Suicide of Alan
- Date: c. December 24, 2015; 10 years ago
- Location: Rubí, Spain;
- Type: Suicide by acute alcohol poisoning and drug overdose
- Deaths: 1

= Suicide of Alan =

2015 suicide

On December 24, 2015, Alan, a 17-year-old transgender man who resided in Rubí, Spain, committed suicide. He was one of the first minors in Spain to successfully change his name on government documents to align with his gender identity.

== Context ==
In 2015, Law 11/2014 was passed in Catalonia to protect the rights of lesbian, gay, bisexual, transgender, and queer (LGBTQ) people. The law includes provisions that allow for criminal charges for violence based on sexual orientation or gender identity in education.

Two of the articles in Law 11/2014 are the following:
- Respect for diversity regarding sexual orientation, gender identity, or gender expression, and for the principles of this law, must be effective throughout the education system, in training centers and institutions, in adult education, in parenting training, in school sports and activities, and in children's and youth leisure activities.
- Awareness-raising and prevention of violence based on sexual orientation, gender identity, or gender expression must be ensured, and mechanisms must be provided for schools to detect situations of discrimination or exclusion against any individual for these reasons. In this regard, the effective development of coexistence plans must be promoted, with a special emphasis on measures to prevent and address the harassment that LGBTQ individuals may face in schools.

As of October 2015, the law had not yet been implemented.

== Alan ==
Alan was born in October 1998. His mother reported following his death that he had often been bullied at school, being exacerbated after the death of his cousin. On December 24, 2013, exactly two years before his death, he was admitted to a hospital for severe depression, spending most of 2014 in between there and a day centre.

== Suicide ==
Alan had been at a day centre and generally felt safe there. He had been scheduled for an appointment on December 24. Early on December 25, he spoke with his psychologist, who relayed the situation to his parents. That afternoon, he took pills that were not his and drank alcohol, causing him to enter cardiac arrest.
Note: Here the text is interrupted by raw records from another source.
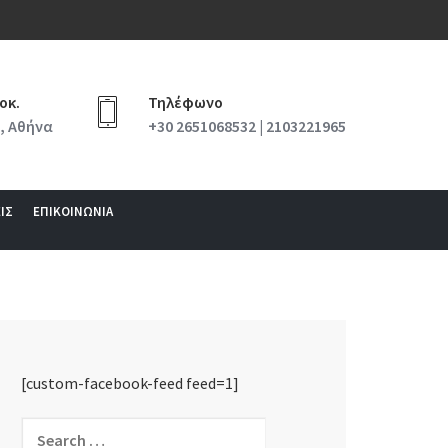
οκ.
Τηλέφωνο
, Αθήνα
+30 2651068532 | 2103221965
ΙΣ
ΕΠΙΚΟΙΝΩΝΙΑ
[custom-facebook-feed feed=1]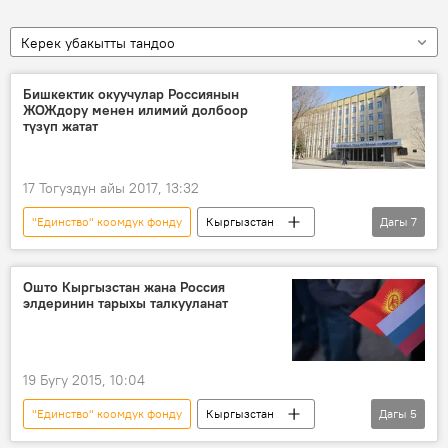
Керек убакытты тандоо
Бишкектик окуучулар Россиянын
ЖОЖдору менен илимий долбоор
түзүп жатат
17 Тогуздун айы 2017, 13:32
"Единство" коомдук фонду
Кыргызстан
Дагы
7
Коом
Жаңылыктар
Бишкек
Кемерово
окуучулар
ЖОЖ
Ошто Кыргызстан жана Россия
элдеринин тарыхы талкууланат
Россия
19 Бугу 2015, 10:04
"Единство" коомдук фонду
Кыргызстан
Дагы
5
Коом
Жаңылыктар
Маданият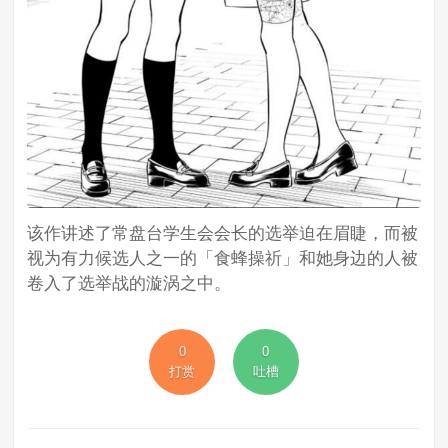
该作讲述了常盘台学生会会长的选举迫在眉睫，而被
视为有力候选人之一的「食蜂操祈」和她身边的人被
卷入了选举战的漩涡之中。
0
0
打赏
吐槽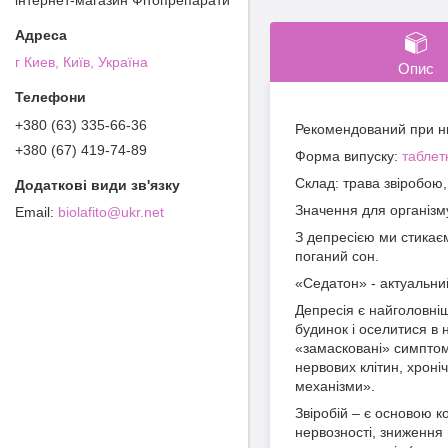
г Киев, Київ, Україна
Опис
+380 (63) 335-66-36
Рекомендований при низ
+380 (67) 419-74-89
Форма випуску:
таблет
Склад: трава звіробою,
Значення для організму.
biolafito@ukr.net
З депресією ми стикаєм
поганий сон.
«Седатон» - актуальни
Депресія є найголовніш
будинок і оселитися в 
«замасковані» симптоми
нервових клітин, хроні
механізми».
Звіробій – є основою 
нервозності, зниження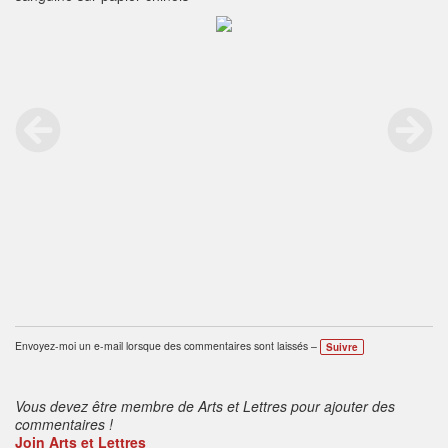
Envoyez-moi un e-mail lorsque des commentaires sont laissés –
Suivre
Vous devez être membre de Arts et Lettres pour ajouter des
commentaires !
Join Arts et Lettres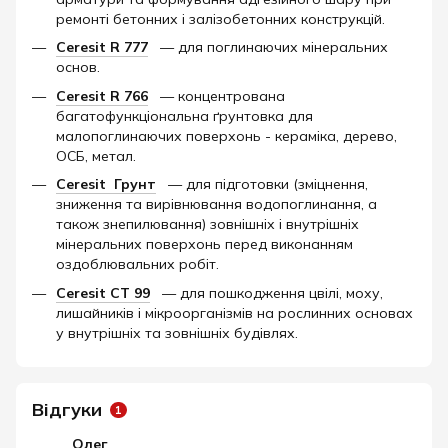
ремонті бетонних і залізобетонних конструкцій.
Ceresit R 777
— для поглинаючих мінеральних
основ.
Ceresit R 766
— концентрована
багатофункціональна ґрунтовка для
малопоглинаючих поверхонь - кераміка, дерево,
ОСБ, метал.
Ceresit
Грунт
— для підготовки (зміцнення,
зниження та вирівнювання водопоглинання, а
також знепилювання) зовнішніх і внутрішніх
мінеральних поверхонь перед виконанням
оздоблювальних робіт.
Ceresit CT 99
— для пошкодження цвілі, моху,
лишайників і мікроорганізмів на рослинних основах
у внутрішніх та зовнішніх будівлях.
Відгуки
1
Олег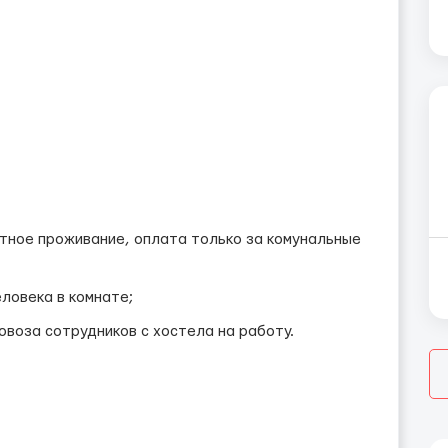
ное проживание, оплата только за комунальные
еловека в комнате;
воза сотрудников с хостела на работу.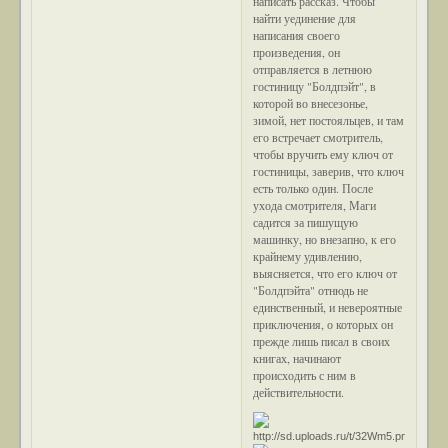
написать рассказ. Чтобы
найти уединение для
написания своего
произведения, он
отправляется в летнюю
гостиницу "Болдпэйт", в
которой во внесезонье,
зимой, нет постояльцев, и там
его встречает смотритель,
чтобы вручить ему ключ от
гостиницы, заверив, что ключ
есть только один. После
ухода смотрителя, Маги
садится за пишущую
машинку, но внезапно, к его
крайнему удивлению,
выясняется, что его ключ от
"Болдпэйта" отнюдь не
единственный, и невероятные
приключения, о которых он
прежде лишь писал в своих
книгах, начинают
происходить с ним в
действительности.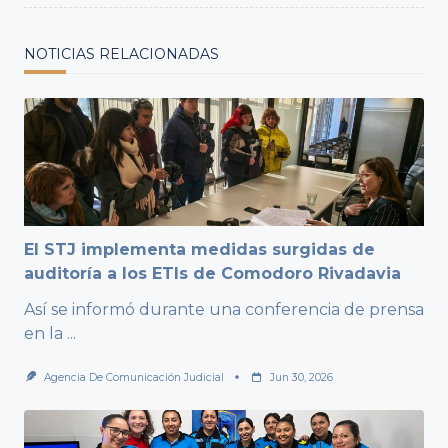
NOTICIAS RELACIONADAS
El STJ implementa medidas surgidas de
auditoría a los ETIs de Comodoro Rivadavia
Así se informó durante una conferencia de prensa
en la
...
Agencia De Comunicación Judicial
Jun 30, 2026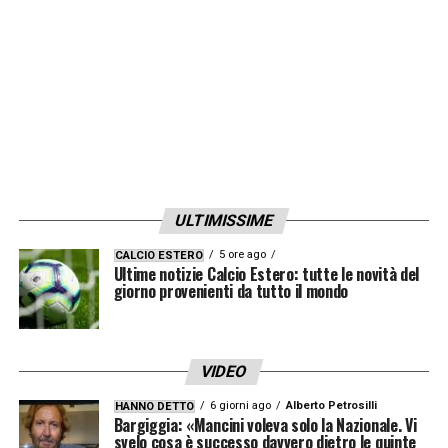
ULTIMISSIME
5 ore ago
CALCIO ESTERO
Ultime notizie Calcio Estero: tutte le novità del
giorno provenienti da tutto il mondo
VIDEO
6 giorni ago
Alberto Petrosilli
HANNO DETTO
Bargiggia: «Mancini voleva solo la Nazionale. Vi
svelo cosa è successo davvero dietro le quinte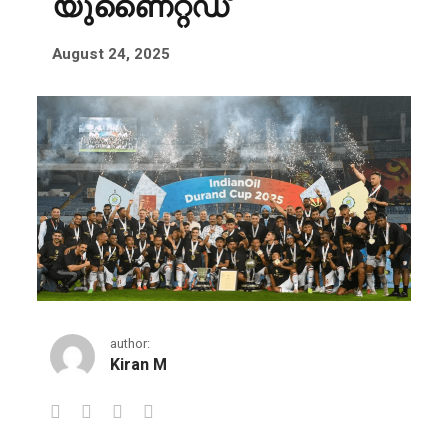
യുണൈറ്റഡ്
August 24, 2025
author:
Kiran M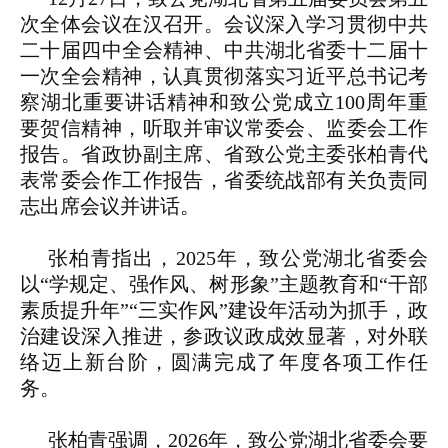
次全体会议在汉召开。会议深入学习贯彻中共
二十届四中全会精神、中共湖北省委十二届十
一次全会精神，认真贯彻落实习近平总书记考
察湖北重要讲话精神和致公党成立100周年重
要贺信精神，听取并审议常委会、监委会工作
报告。省政协副主席、省致公党主委张柏青代
表常委会作工作报告，省委统战部有关负责同
志出席会议并讲话。
张柏青指出，2025年，致公党湖北省委会
以“学规定、强作风、树形象”主题教育和“干部
素质提升年”“三实作风”建设年活动为抓手，政
治建设深入推进，参政议政成效显著，对外联
络迈上新台阶，圆满完成了年度各项工作任
务。
张柏青强调，2026年，致公党湖北省委会要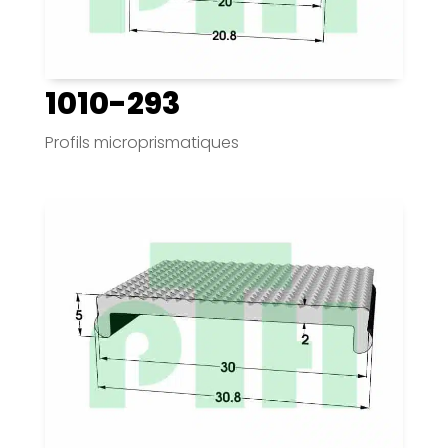
1010-293
Profils microprismatiques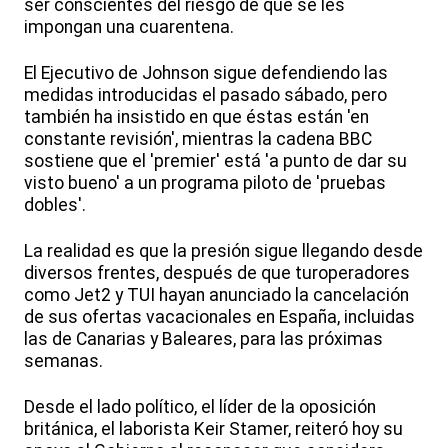
ser conscientes del riesgo de que se les
impongan una cuarentena.
El Ejecutivo de Johnson sigue defendiendo las
medidas introducidas el pasado sábado, pero
también ha insistido en que éstas están 'en
constante revisión', mientras la cadena BBC
sostiene que el 'premier' está 'a punto de dar su
visto bueno' a un programa piloto de 'pruebas
dobles'.
La realidad es que la presión sigue llegando desde
diversos frentes, después de que turoperadores
como Jet2 y TUI hayan anunciado la cancelación
de sus ofertas vacacionales en España, incluidas
las de Canarias y Baleares, para las próximas
semanas.
Desde el lado político, el líder de la oposición
británica, el laborista Keir Stamer, reiteró hoy su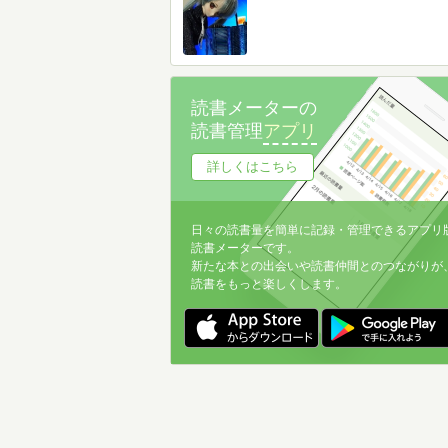
読書メーターの
読書管理
アプリ
詳しくはこちら
日々の読書量を簡単に記録・管理できるアプリ
読書メーターです。
新たな本との出会いや読書仲間とのつながりが
読書をもっと楽しくします。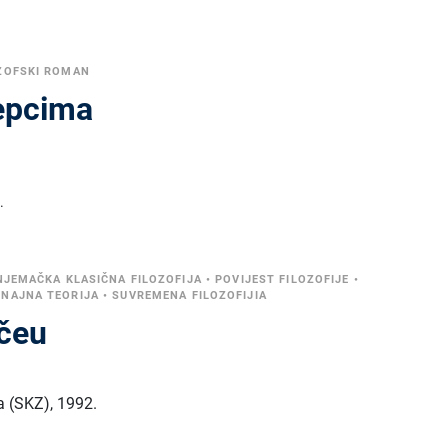
ZOFSKI ROMAN
jepcima
.
NJEMAČKA KLASIČNA FILOZOFIJA
•
POVIJEST FILOZOFIJE
•
NAJNA TEORIJA
•
SUVREMENA FILOZOFIJIA
ičeu
a (SKZ)
,
1992.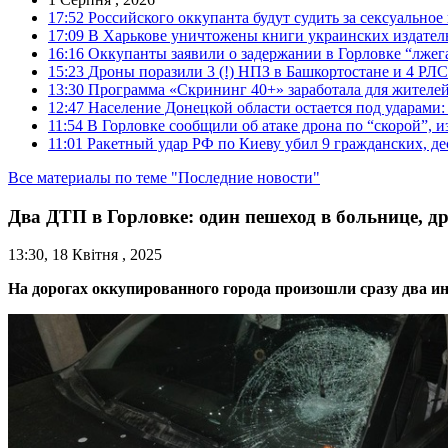
17:52
Российского оккупанта будут судить за сексуальное
17:09
В Харькове уничтожены книги украинских издатель
16:16
Оккупанты заявили о задержании в Горловке “лже
15:23
Дроны поразили 3 (!) НПЗ в Башкортостане и 4 РЛС
13:30
Программа «Скрининг 40+» заработала для жителе
12:47
Население Донецкой области остается под ударами
11:54
В Горловке сообщили об атаке дрона по “скорой”, и
11:01
Ракетный удар РФ по Киеву убил 9 гражданских, д
Все материалы по теме "Последние новости"
Два ДТП в Горловке: один пешеход в больнице, д
13:30, 18 Квітня , 2025
На дорогах оккупированного города произошли сразу два и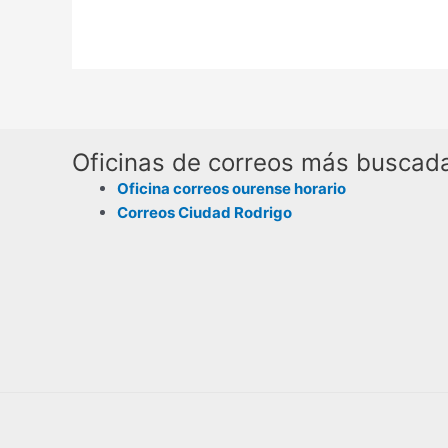
Oficinas de correos más buscad
Oficina correos ourense horario
Correos Ciudad Rodrigo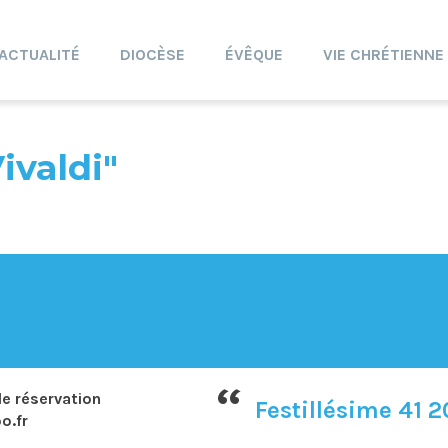
ACTUALITÉ
DIOCÈSE
ÉVÊQUE
VIE CHRÉTIENNE
ivaldi"
e réservation
Festillésime 41 2
o.fr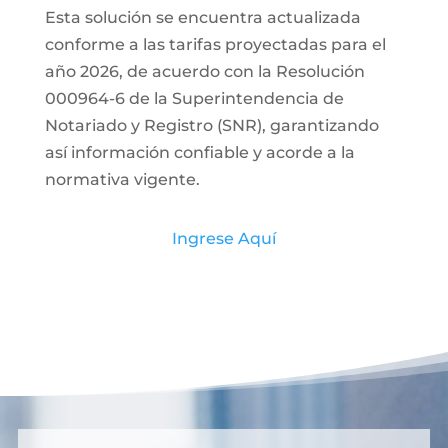
Esta solución se encuentra actualizada
conforme a las tarifas proyectadas para el
año 2026, de acuerdo con la Resolución
000964-6 de la Superintendencia de
Notariado y Registro (SNR), garantizando
así información confiable y acorde a la
normativa vigente.
Ingrese Aquí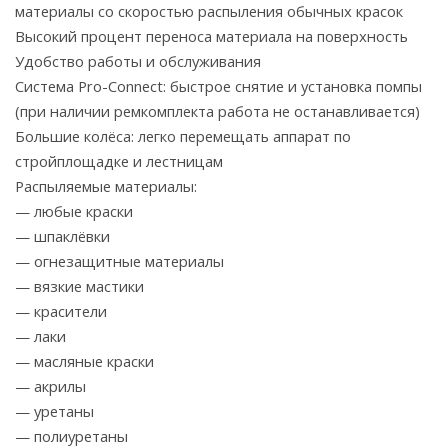
материалы со скоростью распыления обычных красок
Высокий процент переноса материала на поверхность
Удобство работы и обслуживания
Система Pro-Connect: быстрое снятие и установка помпы
(при наличии ремкомплекта работа не останавливается)
Большие колёса: легко перемещать аппарат по
стройплощадке и лестницам
Распыляемые материалы:
— любые краски
— шпаклёвки
— огнезащитные материалы
— вязкие мастики
— красители
— лаки
— масляные краски
— акрилы
— уретаны
— полиуретаны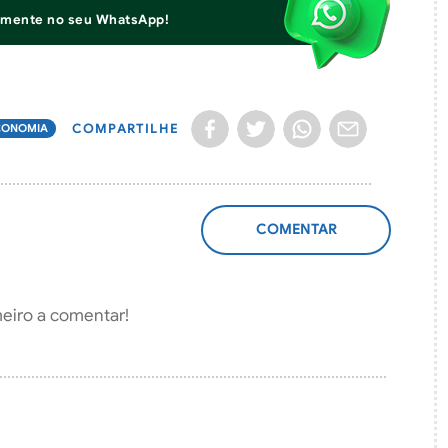
iamente no seu WhatsApp!
COMPARTILHE
CONOMIA
ADICIONAR
COMENTÁRIO
meiro a comentar!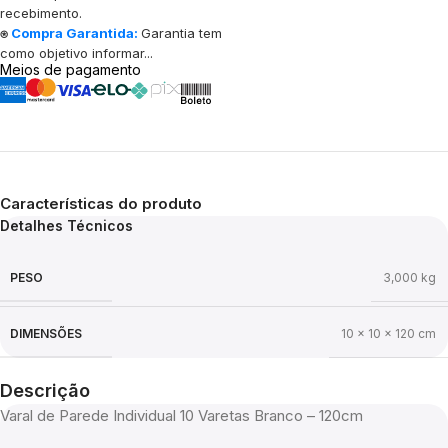
recebimento.
⍟
Compra Garantida:
Garantia tem
como objetivo informar...
Meios de pagamento
Características do produto
Detalhes Técnicos
PESO
3,000 kg
DIMENSÕES
10 × 10 × 120 cm
Descrição
Varal de Parede Individual 10 Varetas Branco – 120cm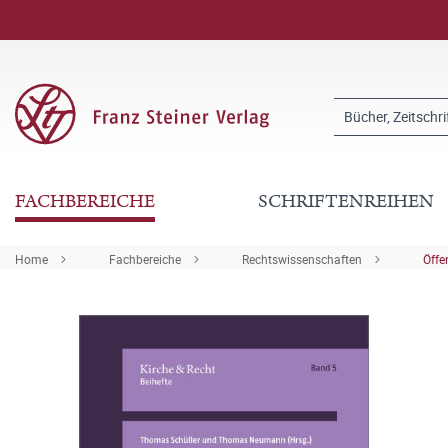
FACHBEREICHE
SCHRIFTENREIHEN
Home
Fachbereiche
Rechtswissenschaften
Öffe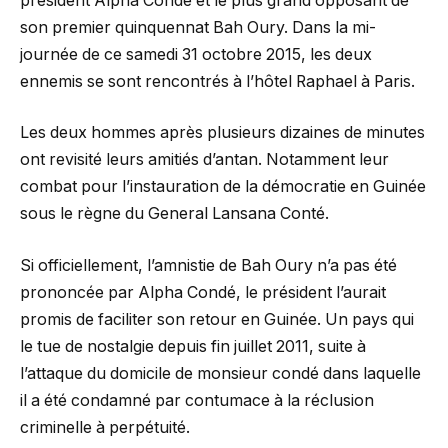
président Alpha Condé et le plus grand opposant de
son premier quinquennat Bah Oury. Dans la mi-
journée de ce samedi 31 octobre 2015, les deux
ennemis se sont rencontrés à l’hôtel Raphael à Paris.
Les deux hommes après plusieurs dizaines de minutes
ont revisité leurs amitiés d’antan. Notamment leur
combat pour l’instauration de la démocratie en Guinée
sous le règne du General Lansana Conté.
Si officiellement, l’amnistie de Bah Oury n’a pas été
prononcée par Alpha Condé, le président l’aurait
promis de faciliter son retour en Guinée. Un pays qui
le tue de nostalgie depuis fin juillet 2011, suite à
l’attaque du domicile de monsieur condé dans laquelle
il a été condamné par contumace à la réclusion
criminelle à perpétuité.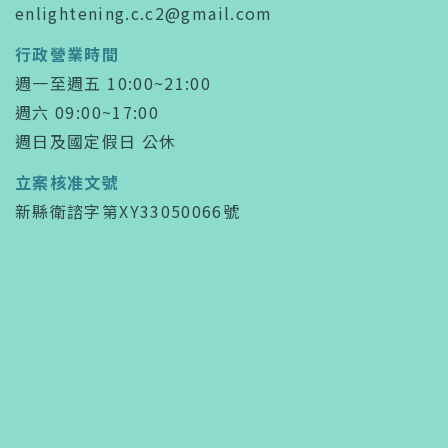
enlightening.c.c2@gmail.com
行政營業時間
週一至週五 10:00~21:00
週六 09:00~17:00
週日及國定假日 公休
立案核准文號
新縣衛諮字第XY33050066號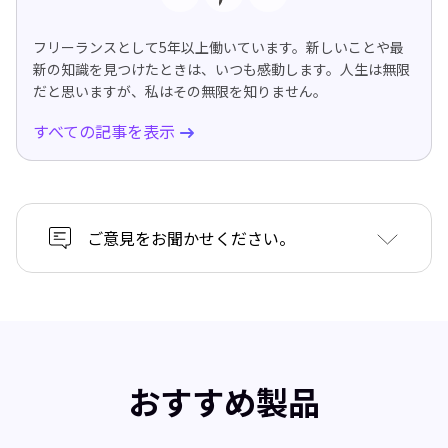
フリーランスとして5年以上働いています。新しいことや最
新の知識を見つけたときは、いつも感動します。人生は無限
だと思いますが、私はその無限を知りません。
すべての記事を表示
ご意見をお聞かせください。
おすすめ製品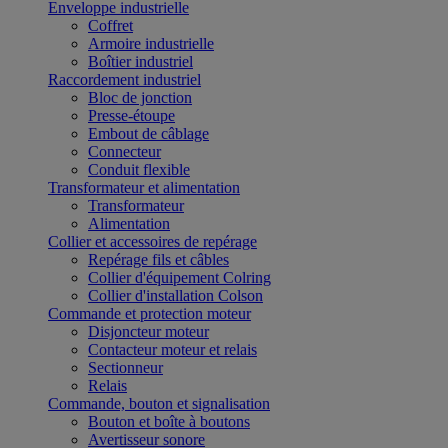
Enveloppe industrielle
Coffret
Armoire industrielle
Boîtier industriel
Raccordement industriel
Bloc de jonction
Presse-étoupe
Embout de câblage
Connecteur
Conduit flexible
Transformateur et alimentation
Transformateur
Alimentation
Collier et accessoires de repérage
Repérage fils et câbles
Collier d'équipement Colring
Collier d'installation Colson
Commande et protection moteur
Disjoncteur moteur
Contacteur moteur et relais
Sectionneur
Relais
Commande, bouton et signalisation
Bouton et boîte à boutons
Avertisseur sonore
The day following his death, his mother reported to the Chrysallis Association of Families of Transgender Minors, the support group they joined a month beforehand, his death.

== Reactions and investigation ==
Alan's suicide was reported in multiple Spanish news outlets.
Following his death, protests took place across Spain, though namely in Catalonia, against transphobia. A common manifesto throughout the protests was "It's not suicide, it's a social murder!"

In Rubí, where he resided, a rally took place in honor of Alan and had over 1,000 attendees. The Platform of People Affected by Bullying, "Alanmón", was named after Alan in Rubí following the rally. Another demonstration took place in Barcelona following his death demanding the full implementation of Law 11/2014.

Local LGBTQ+ organizations in Catalonia also demanded the implementation of Law 11/2014 and some form of response for Alan's death. Rafael Ribó, a Catalan ombudsman, ordered an investigation into the incident.